我在 scrapy 中创建了扩展来设置公共路径变量和其他东西。因此,在输出路径发生变化的情况下,只需要修改一个文件。但我无法访问蜘蛛内部的那条路径。
以下是扩展代码。
import datetime,re,os,random
from scrapy import signals
from scrapy.spider import Spider
from scrapy.conf import settings
class Common(object):
output_dir = ''
@classmethod
def from_crawler(cls, crawler):
settings = crawler.settings
if settings['DATE']:
cls.output_dir = 'output/' + settings['DATE'] + '/'
else:
cls.output_dir = 'output/' + datetime.date.today().strftime('%Y-%m-%d') + '/'
上述扩展在设置中启用,如下所示
EXTENSIONS = {'scrapyproject.common.Common':500,}
我的蜘蛛代码如下
from scrapyproject.spiderCommon import *
class dmozSpider(CrawlSpider):
name = 'dmozSpider'
allowed_domains = ['www.dmoz.org']
start_urls = ['http://www.dmoz.org']
rules = (
Rule(SgmlLinkExtractor(allow=(),), callback='parse_item', follow=True),
)
def __init__(self, *a, **kw):
super(dmozSpider, self).__init__(self, *a, **kw)

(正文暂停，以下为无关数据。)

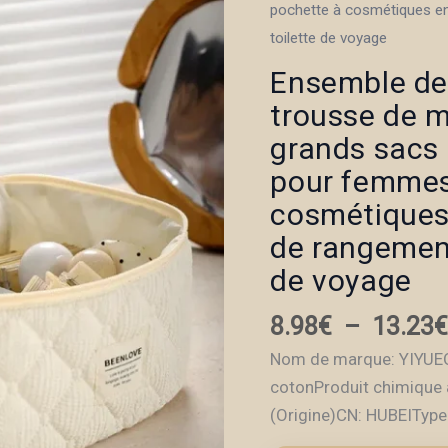
pochette à cosmétiques en
toilette de voyage
Ensemble de 
trousse de m
grands sacs 
pour femmes
cosmétiques
de rangement
de voyage
8.98
€
–
13.23
Nom de marque: YIYUEQI
cotonProduit chimique 
(Origine)CN: HUBEITyp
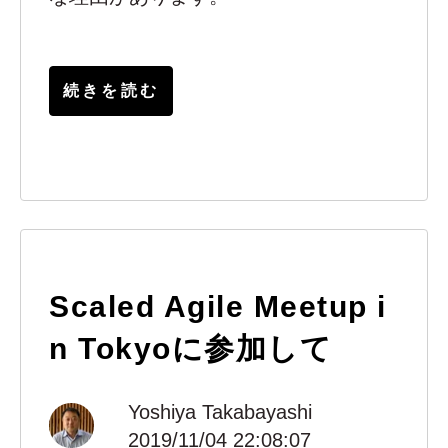
続きを読む
Scaled Agile Meetup i
n Tokyoに参加して
Yoshiya Takabayashi
2019/11/04 22:08:07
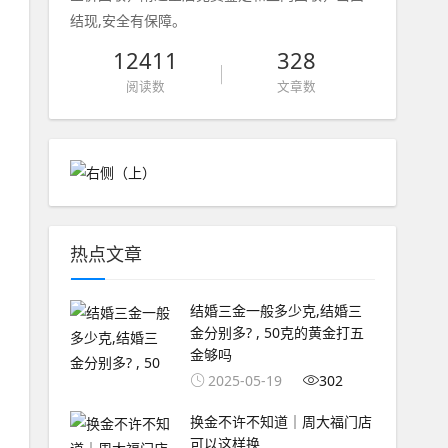
结现,安全有保障。
12411
328
阅读数
文章数
热点文章
结婚三金一般多少克,结婚三
金分别多? , 50克的黄金打五
金够吗
2025-05-19
302
换金不许不知道｜周大福门店
可以这样换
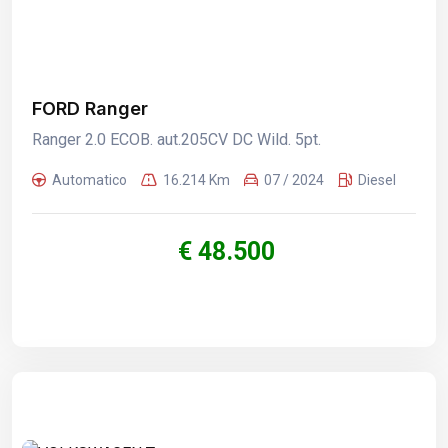
FORD Ranger
Ranger 2.0 ECOB. aut.205CV DC Wild. 5pt.
Automatico
16.214 Km
07 / 2024
Diesel
€ 48.500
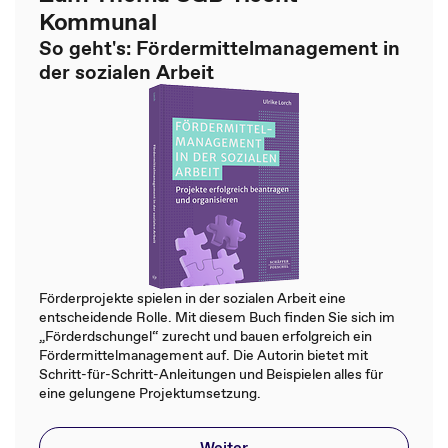
Kommunal
So geht's: Fördermittelmanagement in
der sozialen Arbeit
Förderprojekte spielen in der sozialen Arbeit eine
entscheidende Rolle. Mit diesem Buch finden Sie sich im
„Förderdschungel“ zurecht und bauen erfolgreich ein
Fördermittelmanagement auf. Die Autorin bietet mit
Schritt-für-Schritt-Anleitungen und Beispielen alles für
eine gelungene Projektumsetzung.
Weiter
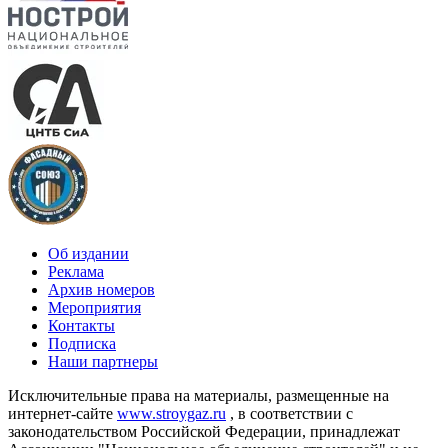
Об издании
Реклама
Архив номеров
Мероприятия
Контакты
Подписка
Наши партнеры
Исключительные права на материалы, размещенные на
интернет-сайте
www.stroygaz.ru
, в соответствии с
законодательством Российской Федерации, принадлежат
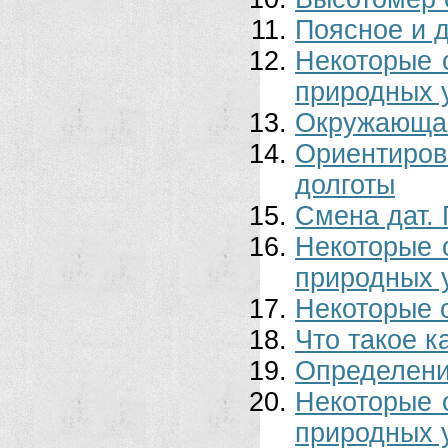
Поясное и 
Некоторые 
природных у
Окружающая
Ориентиро
долготы
Смена дат. 
Некоторые 
природных у
Некоторые 
Что такое к
Определени
Некоторые 
природных у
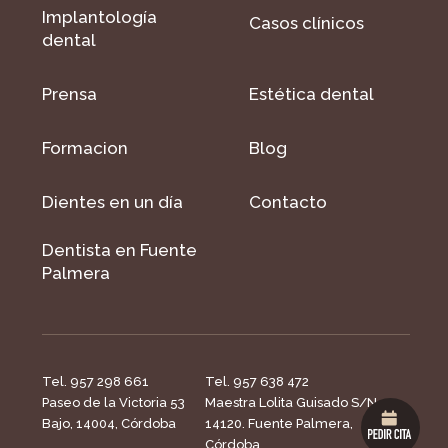
Implantología
Casos clínicos
dental
Prensa
Estética dental
Formacion
Blog
Dientes en un día
Contacto
Dentista en Fuente
Palmera
Tel. 957 298 661
Tel. 957 638 472
Paseo de la Victoria 53
Maestra Lolita Guisado S/N,
Bajo, 14004, Córdoba
14120. Fuente Palmera,
Córdoba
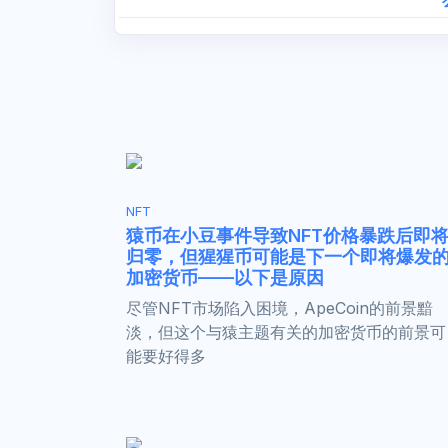
NFT
猿币在小豆事件导致NFT价格暴跌后即
归零，但猩猩币可能是下一个即将爆发
加密货币——以下是原因
尽管NFT市场陷入困境，ApeCoin的前景黯
淡，但这个与猿主题有关的加密货币的前景可
能要好得多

dispatcher.connect(self.my_spider_opened, signals.spider_opened)
def parse_item(self, response):
sel = Selector(response)
vifUrls = sel.xpath('//ul[@class="directory dir-col"]/li/a/@href').extract()
with open(Common.output_dir + self.name + '.csv', 'a') as f:
for vifUrl in vifUrls:
print vifUrl
f.write("%s\n" % vifUrl)
pass
def my_spider_opened(self, spider):
fo = open(Common.output_dir + self.name + '.csv', "w+")
fo.truncate()
fo.close()
其中 spiderCommon 文件包含以下内容
from scrapyproject.common import *
from scrapy.selector import Selector
from scrapy.xlib.pydispatch import dispatcher
from scrapy.contrib.spiders import CrawlSpider, Rule
from scrapy.contrib.linkextractors.sgml import SgmlLinkExtractor
Common.output_dir 的值在蜘蛛内部不可访问,但我可以在管道内访问它。
from scrapyproject.common import *
class XmlExportPipeline(object):
def __init__(self, **kwargs):
self.file_count = 1
@classmethod
def from_crawler(cls, crawler):
pipeline = cls()
crawler.signals.connect(pipeline.spider_opened, signals.spider_opened)
crawler.signals.connect(pipeline.spider_closed, signals.spider_closed)
return pipeline
def spider_opened(self, spider):
print Common.output_dir
def spider_closed(self, spider):
self.file_count = self.file_count + 1
def process_item(self, item, spider):
return item
当我尝试在蜘蛛上运行时,它卡在[scrapy] DEBUG: Web service listener listener on 0.0.0.0:6080,然后在不抓取任何链接的情况下完成。原因是它没有得到Common.output_dir的值 任何人都可以指出我哪里出错了?